Frank didn’t think much of that. He thought that Dennis’ sister—a single woman without a steady job—was a bad choice. Frank felt he was clearly the best option and he wasn’t going to sit by and let Dennis’ sister ruin the kids’ futures.
So he hired an attorney to contest the guardianship hearing.
Jane’s sister didn’t even bother getting involved. She assumed that if Dennis and Jane thought she was a good option for raising their kids, they would have told her.
The judge was left to decide who would be Peter and Faith’s guardian. The only information he had was what each side submitted in their papers and their testimony.
He could tell Dennis’ sister was a dutiful and loving aunt, and that she had gone to extreme efforts to take care of the children after the accident. But, on paper, she was no match for Frank. He was a successful attorney, his business was thriving, and his wife and children would provide a stable environment for Peter and Faith.
No one told the judge that Frank was the last person Dennis and Jane would want to raise their kids.
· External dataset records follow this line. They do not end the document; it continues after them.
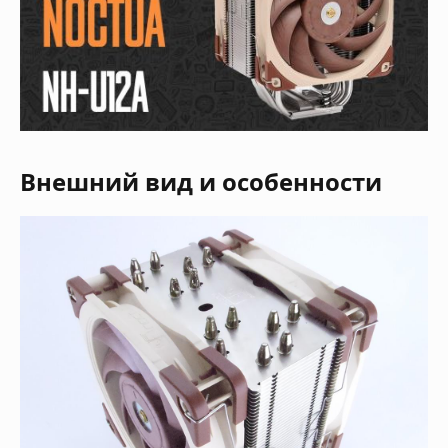
Внешний вид и особенности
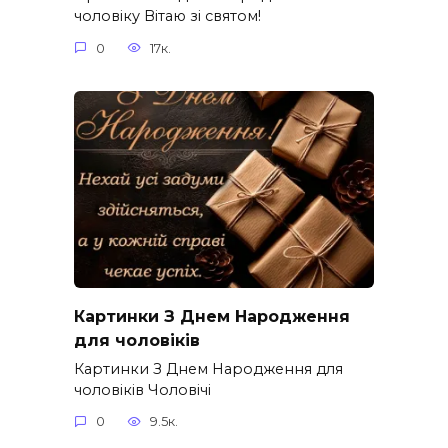
чоловіку Вітаю зі святом!
0
17к.
Картинки З Днем Народження
для чоловіків​
Картинки З Днем Народження для
чоловіків​ Чоловічі
0
9.5к.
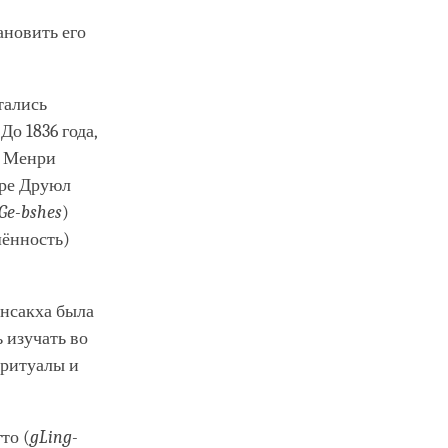
ановить его
тались
До 1836 года,
и Менри
ыре Друюл
Ge-bshes
)
шённость)
Энсакха была
 изучать во
 ритуалы и
гто (
gLing-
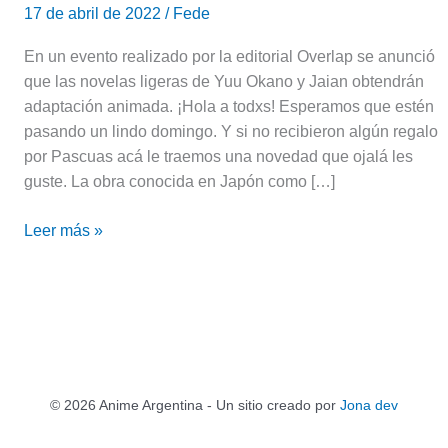
17 de abril de 2022
/
Fede
En un evento realizado por la editorial Overlap se anunció
que las novelas ligeras de Yuu Okano y Jaian obtendrán
adaptación animada. ¡Hola a todxs! Esperamos que estén
pasando un lindo domingo. Y si no recibieron algún regalo
por Pascuas acá le traemos una novedad que ojalá les
guste. La obra conocida en Japón como […]
Leer más »
© 2026 Anime Argentina - Un sitio creado por
Jona dev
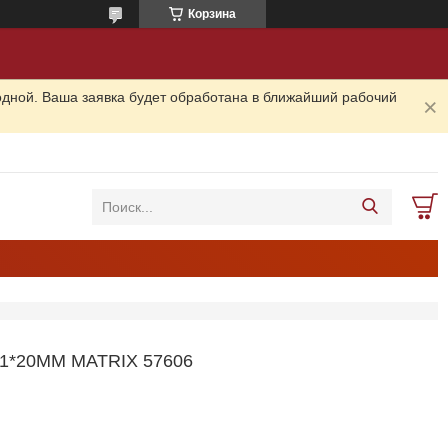
Корзина
одной. Ваша заявка будет обработана в ближайший рабочий
*20ММ MATRIX 57606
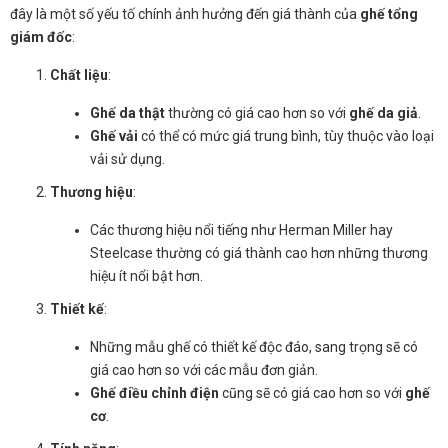
đây là một số yếu tố chính ảnh hưởng đến giá thành của
ghế tổng
giám đốc
:
Chất liệu
:
Ghế da thật
thường có giá cao hơn so với
ghế da giả
.
Ghế vải
có thể có mức giá trung bình, tùy thuộc vào loại
vải sử dụng.
Thương hiệu
:
Các thương hiệu nổi tiếng như Herman Miller hay
Steelcase thường có giá thành cao hơn những thương
hiệu ít nổi bật hơn.
Thiết kế
:
Những mẫu ghế có thiết kế độc đáo, sang trọng sẽ có
giá cao hơn so với các mẫu đơn giản.
Ghế điều chỉnh điện
cũng sẽ có giá cao hơn so với
ghế
cơ
.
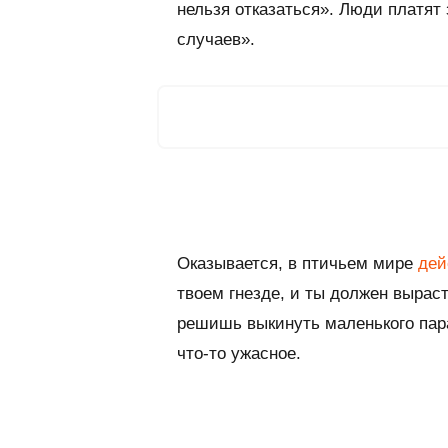
нельзя отказаться». Люди платят
случаев».
Оказывается, в птичьем мире
дей
твоем гнезде, и ты должен выраст
решишь выкинуть маленького пара
что-то ужасное.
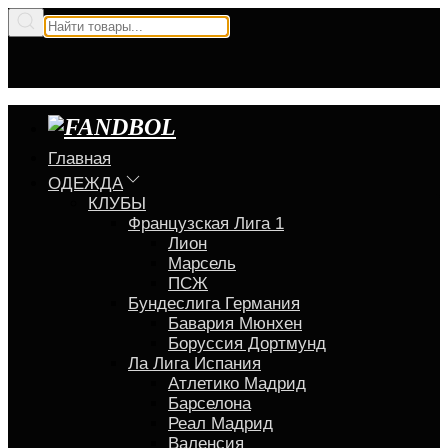
Главная
ОДЕЖДА
КЛУБЫ
Французская Лига 1
Лион
Марсель
ПСЖ
Бундеслига Германия
Бавария Мюнхен
Боруссия Дортмунд
Ла Лига Испания
Атлетико Мадрид
Барселона
Реал Мадрид
Валенсия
So, in the end, Peter and Faith were shipped off to Boston to be raised by Frank.
If you pass away without naming guardians for your children, a judge will decide who raises them. If only one of your relatives steps forward and asks the court for custody, then (barring any red flags), the judge will award custody to that person.
But, if multiple family members ask the court to become your children's guardian, then the judge will have to decide who's best. To do so, the judge will only have the information provided by the parties and your children (if they're old enough to testify or be interviewed).
Unfortunately, the person who looks best on paper probably has the best chance of being named guardian. And, because you're already gone, you won't have any say.
You can avoid this outcome by formally naming guardians for your children. Then, if something happens to you, the guardians you choose will raise your children.